Technology’s frantic speed will create ‘digital refugees’ with no clear fix, Salesforce’s Benioff warns at Davos

“Benioff said during the hour-long discussion on “Preparing for the Fourth Industrial Revolution.”

“I think now about how artificial intelligence will create digital refugees and how people will be displaced from jobs, tens of millions of people across the planet, because technology is moving forward so rapidly. . . . So companies, individuals have to decide are we going to be committed to improving the state of the world? We’re at a crucial point right now.”

He said the Fourth Industrial Revolution includes rapid advances in cloud computing, mobile computing, AI, genetic engineering —”all these things are happening all at once.” In just the past few months, AI has moved especially quickly, gaining “the ability for the software to learn more rapidly than we expected,” he said.

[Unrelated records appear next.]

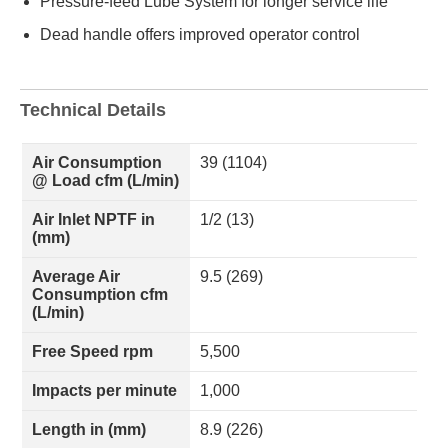
Pressure-feed Lube System for longer service life
Dead handle offers improved operator control
Technical Details
Air Consumption
39 (1104)
@ Load cfm (L/min)
Air Inlet NPTF in
1/2 (13)
(mm)
Average Air
9.5 (269)
Consumption cfm
(L/min)
Free Speed rpm
5,500
Impacts per minute
1,000
Length in (mm)
8.9 (226)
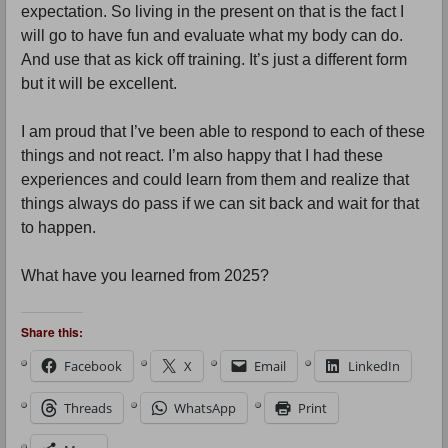
expectation. So living in the present on that is the fact I
will go to have fun and evaluate what my body can do.
And use that as kick off training. It’s just a different form
but it will be excellent.
I am proud that I’ve been able to respond to each of these
things and not react. I’m also happy that I had these
experiences and could learn from them and realize that
things always do pass if we can sit back and wait for that
to happen.
What have you learned from 2025?
Share this:
Facebook
X
Email
LinkedIn
Threads
WhatsApp
Print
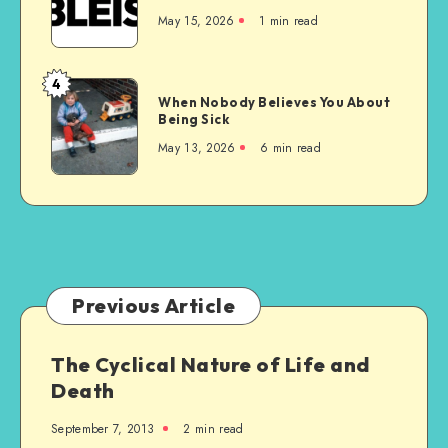
is
May 15, 2026
1 min read
the
Wrong
Choice
4
When
for
When Nobody Believes You About
Nobody
Being Sick
Everyone
Believes
May 13, 2026
6 min read
You
About
Being
Sick
Previous Article
The Cyclical Nature of Life and
Death
September 7, 2013
2 min read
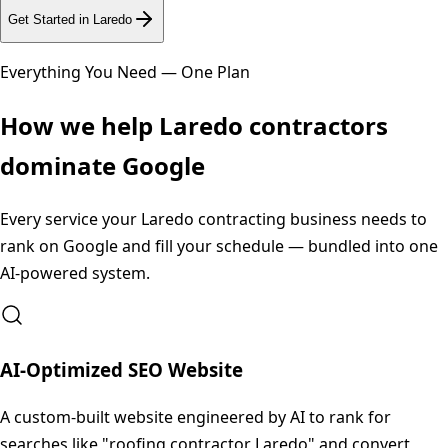
Get Started in
Laredo
Everything You Need — One Plan
How we help
Laredo
contractors
dominate Google
Every service your
Laredo
contracting business needs to
rank on Google and fill your schedule — bundled into one
AI-powered system.
AI-Optimized SEO Website
A custom-built website engineered by AI to rank for
searches like "roofing contractor Laredo" and convert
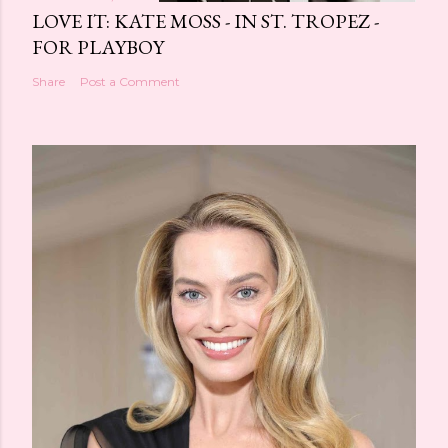
LOVE IT: KATE MOSS - IN ST. TROPEZ -
FOR PLAYBOY
Share
Post a Comment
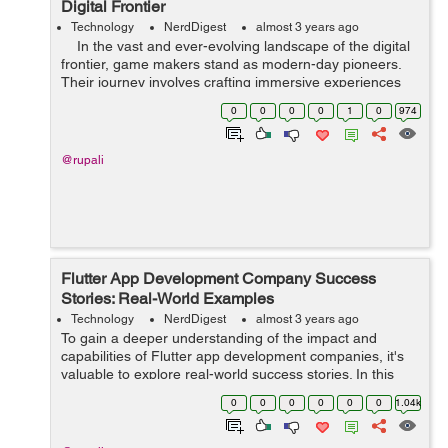
Digital Frontier
Technology
NerdDigest
almost 3 years ago
In the vast and ever-evolving landscape of the digital
frontier, game makers stand as modern-day pioneers.
Their journey involves crafting immersive experiences
that transport players to distant realms, evoke emotions,
0
0
0
0
1
0
974
and...
@rupali
Flutter App Development Company Success
Stories: Real-World Examples
Technology
NerdDigest
almost 3 years ago
To gain a deeper understanding of the impact and
capabilities of Flutter app development companies, it's
valuable to explore real-world success stories. In this
article, we will delve into several compelling examples of
0
0
0
0
0
0
1.04k
how Flutter app developmen...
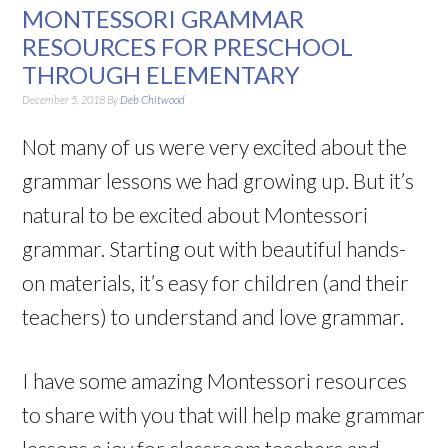
MONTESSORI GRAMMAR
RESOURCES FOR PRESCHOOL
THROUGH ELEMENTARY
December 5, 2018
By
Deb Chitwood
Not many of us were very excited about the
grammar lessons we had growing up. But it’s
natural to be excited about Montessori
grammar. Starting out with beautiful hands-
on materials, it’s easy for children (and their
teachers) to understand and love grammar.
I have some amazing Montessori resources
to share with you that will help make grammar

When asked by moderator Ngaire Woods, Dean of Oxford University’s Blavatnik School of Government, what should be done about such digital refugees, Benioff replied, “Throughout history, technology has displaced workers, but then workers have the opportunity to be trained. . . . We need to have start having very serious conversations, multi-stakeholder dialogues, where we bring together corporate leaders, government leaders, social leaders, NGOs. Only through that are we going to get an answer. There is no clear path forward.””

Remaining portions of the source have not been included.